Елена Арсеньева - Танго под палящим солнцем. Ее звали Лиза (сборник)
— А ты ему совершенно веришь? — спросила Алёна. — Абсолютно? Он не мог подстраховаться и в самом деле положить копию? Ну, на всякий случай?
— Я ему совершенно верю, — спокойно ответил Арнольд. — А главное, я совершенно верю самому себе. Я ведь помогал ему упаковывать эти вещи. Я держал в руках подлинный перстень, уложил его в футляр, обернул футляр особенной такой синей бумагой, в чемоданчик спрятал, в котором его Юлий Матвеевич потом принес в музей… А утром из сейфа достали подделку.
— И ты думаешь, этот твой Кирюха пришел в музей с копией в кармане? — изумленно спросила Алёна. — И, пользуясь суматохой, мгновенно подменил его?
— Я думаю, что все было именно так, — согласился Арнольд.
— Но это совершенно неправдоподобно! — засмеялась Алёна. — Это же надо было заранее знать, что появится такая возможность! Что окно будет открыто, что шутиха влетит в кабинет…
— Тут есть, как говорят в Одессе, одно не большое, но и не маленькое «но», — сказал задумчиво Арнольд. — Шутиха была не простая, а с радиоуправляемым устройством. То есть это была очень тщательно осуществленная отвлекуха, запланированная на конкретный момент времени. И Кирюхе все удалось.
— Слушай… Да этот твой Кирюха просто семи пядей во лбу! — недоверчиво повернулась к нему Алёна. — Такое устроить…
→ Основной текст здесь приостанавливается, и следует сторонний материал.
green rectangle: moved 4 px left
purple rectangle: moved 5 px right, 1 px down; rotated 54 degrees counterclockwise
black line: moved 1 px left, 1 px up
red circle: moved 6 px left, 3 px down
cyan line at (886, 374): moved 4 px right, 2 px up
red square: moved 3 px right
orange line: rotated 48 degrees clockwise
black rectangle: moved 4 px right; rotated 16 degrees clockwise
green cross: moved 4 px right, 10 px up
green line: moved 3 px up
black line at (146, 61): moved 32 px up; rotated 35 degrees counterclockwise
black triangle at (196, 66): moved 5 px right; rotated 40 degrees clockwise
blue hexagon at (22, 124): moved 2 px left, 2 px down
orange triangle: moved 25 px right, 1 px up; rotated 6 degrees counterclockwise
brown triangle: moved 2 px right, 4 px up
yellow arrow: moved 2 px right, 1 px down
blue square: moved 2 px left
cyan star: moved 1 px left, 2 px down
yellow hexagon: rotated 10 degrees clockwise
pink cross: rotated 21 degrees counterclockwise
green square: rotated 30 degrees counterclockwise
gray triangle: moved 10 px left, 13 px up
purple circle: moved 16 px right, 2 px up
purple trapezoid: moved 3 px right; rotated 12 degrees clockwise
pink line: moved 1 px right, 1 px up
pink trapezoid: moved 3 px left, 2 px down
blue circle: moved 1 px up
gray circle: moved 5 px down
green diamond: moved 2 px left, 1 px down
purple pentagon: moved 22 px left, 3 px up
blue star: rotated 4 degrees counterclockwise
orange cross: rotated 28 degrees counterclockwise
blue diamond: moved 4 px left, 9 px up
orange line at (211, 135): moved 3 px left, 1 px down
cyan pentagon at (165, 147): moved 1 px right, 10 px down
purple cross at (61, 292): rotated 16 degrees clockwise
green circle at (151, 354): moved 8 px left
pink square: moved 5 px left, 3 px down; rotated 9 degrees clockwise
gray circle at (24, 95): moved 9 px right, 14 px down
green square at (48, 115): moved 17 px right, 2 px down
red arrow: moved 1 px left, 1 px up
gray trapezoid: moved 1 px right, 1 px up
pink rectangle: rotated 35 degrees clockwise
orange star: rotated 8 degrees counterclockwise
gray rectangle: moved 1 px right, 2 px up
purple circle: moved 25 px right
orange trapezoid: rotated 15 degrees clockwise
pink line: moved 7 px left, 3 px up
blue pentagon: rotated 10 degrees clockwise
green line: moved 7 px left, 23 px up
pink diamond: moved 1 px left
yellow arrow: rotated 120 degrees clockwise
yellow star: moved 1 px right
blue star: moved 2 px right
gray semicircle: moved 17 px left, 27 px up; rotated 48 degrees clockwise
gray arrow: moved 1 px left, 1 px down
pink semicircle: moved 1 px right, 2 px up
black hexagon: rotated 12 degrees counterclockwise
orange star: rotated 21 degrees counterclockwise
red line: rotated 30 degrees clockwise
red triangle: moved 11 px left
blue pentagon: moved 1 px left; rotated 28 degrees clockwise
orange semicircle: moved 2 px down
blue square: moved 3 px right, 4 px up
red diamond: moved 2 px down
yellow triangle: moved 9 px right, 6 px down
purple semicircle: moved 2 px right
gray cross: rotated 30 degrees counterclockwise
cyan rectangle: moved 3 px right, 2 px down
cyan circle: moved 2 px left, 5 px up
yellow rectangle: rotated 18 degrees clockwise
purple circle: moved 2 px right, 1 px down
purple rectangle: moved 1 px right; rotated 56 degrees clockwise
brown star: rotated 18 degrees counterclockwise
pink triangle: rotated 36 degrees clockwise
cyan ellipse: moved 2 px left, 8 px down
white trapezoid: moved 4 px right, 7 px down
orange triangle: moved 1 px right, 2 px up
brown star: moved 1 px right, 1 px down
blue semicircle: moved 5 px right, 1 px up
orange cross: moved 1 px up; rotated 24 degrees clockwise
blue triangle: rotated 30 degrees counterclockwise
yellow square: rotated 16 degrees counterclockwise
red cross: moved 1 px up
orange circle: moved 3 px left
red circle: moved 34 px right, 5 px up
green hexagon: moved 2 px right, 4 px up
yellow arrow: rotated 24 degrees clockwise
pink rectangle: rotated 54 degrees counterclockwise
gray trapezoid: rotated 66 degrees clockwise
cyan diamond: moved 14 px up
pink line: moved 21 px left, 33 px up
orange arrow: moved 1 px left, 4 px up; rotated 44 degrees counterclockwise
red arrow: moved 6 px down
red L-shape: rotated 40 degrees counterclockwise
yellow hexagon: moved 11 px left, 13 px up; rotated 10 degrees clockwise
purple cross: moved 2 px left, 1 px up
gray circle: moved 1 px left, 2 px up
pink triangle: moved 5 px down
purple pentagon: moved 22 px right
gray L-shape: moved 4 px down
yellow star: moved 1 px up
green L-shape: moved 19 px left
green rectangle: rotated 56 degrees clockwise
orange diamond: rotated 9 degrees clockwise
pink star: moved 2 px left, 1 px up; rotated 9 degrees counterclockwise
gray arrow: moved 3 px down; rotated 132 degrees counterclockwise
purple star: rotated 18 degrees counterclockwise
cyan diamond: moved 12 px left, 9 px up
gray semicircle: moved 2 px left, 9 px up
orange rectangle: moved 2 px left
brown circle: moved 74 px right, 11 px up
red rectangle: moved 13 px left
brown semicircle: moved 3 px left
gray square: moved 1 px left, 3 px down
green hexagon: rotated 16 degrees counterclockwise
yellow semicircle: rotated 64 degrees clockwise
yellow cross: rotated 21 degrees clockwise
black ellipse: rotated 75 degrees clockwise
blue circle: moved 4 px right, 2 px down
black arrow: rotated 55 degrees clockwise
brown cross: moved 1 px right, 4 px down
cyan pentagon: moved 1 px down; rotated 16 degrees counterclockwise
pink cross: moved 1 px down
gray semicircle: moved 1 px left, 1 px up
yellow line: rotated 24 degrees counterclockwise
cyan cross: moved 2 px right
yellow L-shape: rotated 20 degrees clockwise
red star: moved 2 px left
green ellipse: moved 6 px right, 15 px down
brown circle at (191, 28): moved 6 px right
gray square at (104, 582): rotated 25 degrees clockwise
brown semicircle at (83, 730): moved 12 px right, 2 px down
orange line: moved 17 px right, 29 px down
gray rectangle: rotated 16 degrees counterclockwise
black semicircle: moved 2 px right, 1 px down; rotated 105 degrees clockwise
— Я предупреждал, что он не дурак. К тому же, он учился на радиофаке. И писал дипломную работу по радиоуправляемым устройствам и их использованию в пиротехнике. У него явно был сообщник, который в нужное время пустил шутиху в окно. Когда ты меня около музея встретила в виде непотребного оборванца, я не просто так в урнах ковырялся. Я искал… сам не знаю, что, но оно должно было меня навести на место, откуда шутиху пустили. К сожалению, ничего не нашел… Совершенно невозможно представить, чтобы это было сделано с улицы. Значит, ее пустили из окна какого-нибудь дома. В принципе, можно рассчитать и спроектировать траекторию ее полета. Если бы украден был перстень — ну, не знаю, Нострадамуса там или Цезаря Борджиа, — возле музея уже топталась бы целая толпа баллистов, которая совершенно точно выяснила бы, откуда прилетело . Но это такая работенка… это такой геморрой… и украден вовсе не перстень Борджиа. Нашей милиции гораздо проще выдвинуть версию, что Батман сам принес в музей подделку, надеясь, что этого никто не заметит. И ведь не заметили, никаких проверок проб драгоценных металлов не делали до утра. А теперь… поди ищи, кто виноват! Я уверен, что это сделал Кирюха, потому что я знаю все его побудительные причины. Но попробуй докажи это!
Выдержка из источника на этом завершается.